Data provided: Begin

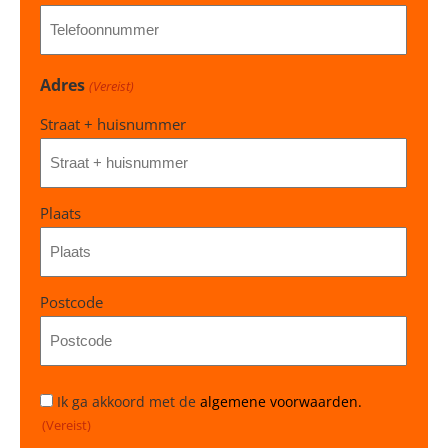
Adres
(Vereist)
Straat + huisnummer
Plaats
Postcode
Instemming
Ik ga akkoord met de
algemene voorwaarden.
(Vereist)
(Vereist)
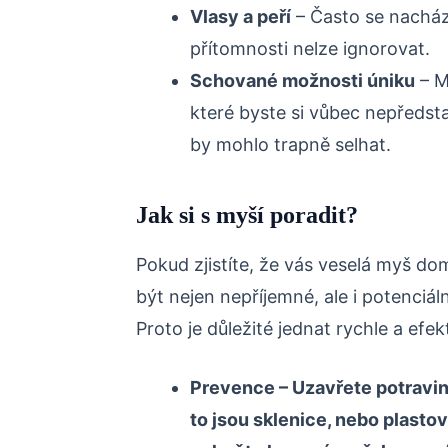
Vlasy a peří
– Často se nacház
přítomnosti nelze ignorovat.
Schované možnosti úniku
– M
které byste si vůbec nepředsta
by mohlo trapně selhat.
Jak si s myší poradit?
Pokud zjistíte, že vás veselá myš dom
být nejen nepříjemné, ale i potenciá
Proto je důležité jednat rychle a efek
Prevence
– Uzavřete potravin
to jsou sklenice, nebo plasto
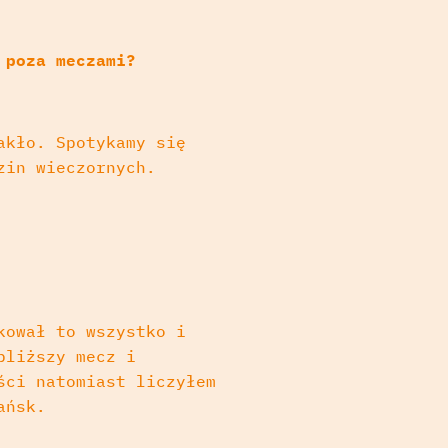
 poza meczami?
akło. Spotykamy się
zin wieczornych.
kował to wszystko i
bliższy mecz i
ści natomiast liczyłem
ańsk.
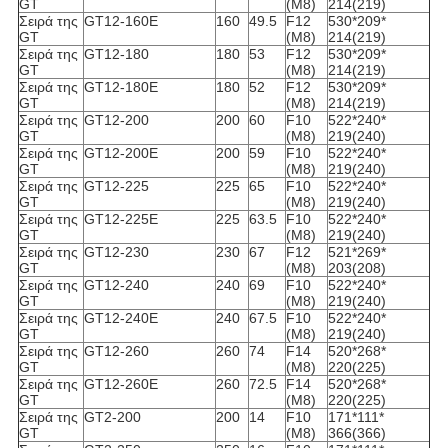
GT
(M8)
214(219)
Σειρά της
GT12-160E
160
49.5
F12
530*209*
GT
(M8)
214(219)
Σειρά της
GT12-180
180
53
F12
530*209*
GT
(M8)
214(219)
Σειρά της
GT12-180E
180
52
F12
530*209*
GT
(M8)
214(219)
Σειρά της
GT12-200
200
60
F10
522*240*
GT
(M8)
219(240)
Σειρά της
GT12-200E
200
59
F10
522*240*
GT
(M8)
219(240)
Σειρά της
GT12-225
225
65
F10
522*240*
GT
(M8)
219(240)
Σειρά της
GT12-225E
225
63.5
F10
522*240*
GT
(M8)
219(240)
Σειρά της
GT12-230
230
67
F12
521*269*
GT
(M8)
203(208)
Σειρά της
GT12-240
240
69
F10
522*240*
GT
(M8)
219(240)
Σειρά της
GT12-240E
240
67.5
F10
522*240*
GT
(M8)
219(240)
Σειρά της
GT12-260
260
74
F14
520*268*
GT
(M8)
220(225)
Σειρά της
GT12-260E
260
72.5
F14
520*268*
GT
(M8)
220(225)
Σειρά της
GT2-200
200
14
F10
171*111*
GT
(M8)
366(366)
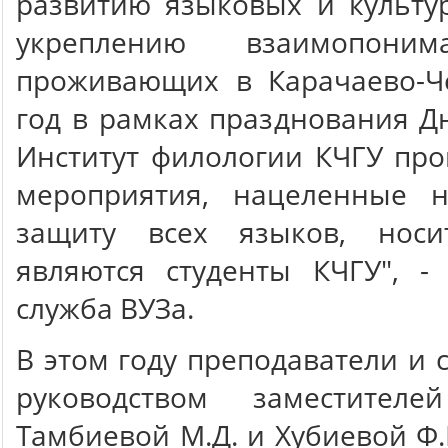
развитию языковых и культу
укреплению взаимопоним
проживающих в Карачаево-Ч
год в рамках празднования Д
Институт филологии КЧГУ пр
мероприятия, нацеленные 
защиту всех языков, носи
являются студенты КЧГУ", -
служба ВУЗа.
В этом году преподаватели и 
руководством заместител
Тамбиевой М.Д. и Хубиевой Ф.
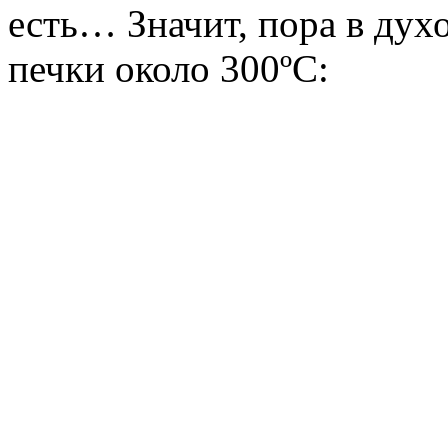
есть… Значит, пора в дух
печки около 300ºС:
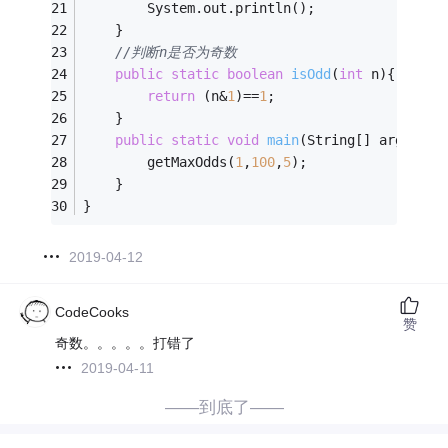
        System.out.println();
    }
//判断n是否为奇数
public
static
boolean
isOdd
(
int
 n)
{
return
 (n&
1
)==
1
;
    }
public
static
void
main
(String[] args)
{
        getMaxOdds(
1
,
100
,
5
);
    }
}
2019-04-12
CodeCooks
赞
奇数。。。。。打错了
2019-04-11
——到底了——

Data provided: End

**Work instructions**
Some lines above hold the word "КЧГУ". Copy all of them.

**Task solution**
Институт филологии КЧГУ пр
являются студенты КЧГУ", -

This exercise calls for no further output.